Mexico: HLB won't be eradicated, say authorities
Authorities in the Mexican states of Jalisco, Michoacán and Colima have announced growers will have to learn to live with citrus greening disease, website Notimex.com.mx reported.
The Ministry of Agriculture, Livestock, Rural Development, Fishing and Food (SAGARPA) held a region meeting to discuss the issue, where plant health director Javier Trujillo Arriaga said the disease, otherwise known as 'Huanglongbing' (HLB), could not be eradicated.
"Once it arrives in an area this disease practically cannot be eradicated due to the wide range of hosts, so in the future we will have to continue with agriculture despite its presence," Trujillo Arriaga was quoted as saying.
He added that necessary assistance would be delivered to the citrus industry to develop disease management strategies, while financial support would also be given to farmers who decided to convert crops.
He said around 50% of the country's key lime crop area could be dedicated to other products, the story reported.
National Council for the Mexican Lime Productive System (Siprolimex) president Sergio Ramírez Castañeda, highlighted the importance of the meeting as there had not yet been a coordinated effort in managing the problem.

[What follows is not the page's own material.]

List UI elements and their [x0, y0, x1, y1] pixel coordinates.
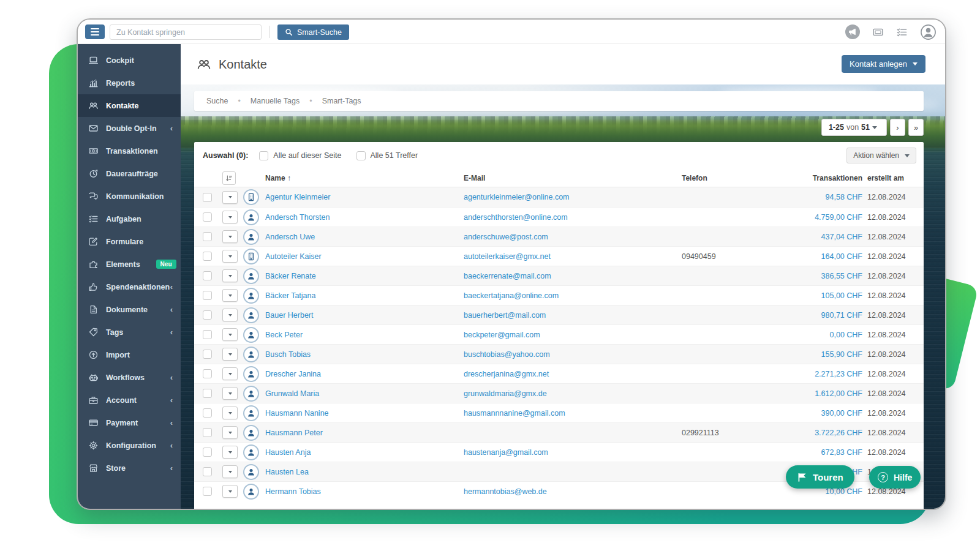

"We have all the information we need to make every step but we haven't done it, we have invested heavily but we haven't been able to make an impact from our agreements, so we definitely need to put our foot down and our cards on the table, that the disease is here to stay and we're not going to fight it with injections or anything else," Ramírez Castañeda was quoted as saying.
Ramírez Castañeda echoed Trujillo Arriaga comments by saying around half of the country's lime producers would not continue with the activity, which would mean a great opportunity for the remaining producers.
The story reported those who leave the industry would receive grants of up to 30% for crop conversion, while industrial businesses and packers would be asked for their 'joint support in fighting the disease' but without financial assistance.
Around 39% of citrus orchards in the state of Colima have been affected by the disease, the story reported.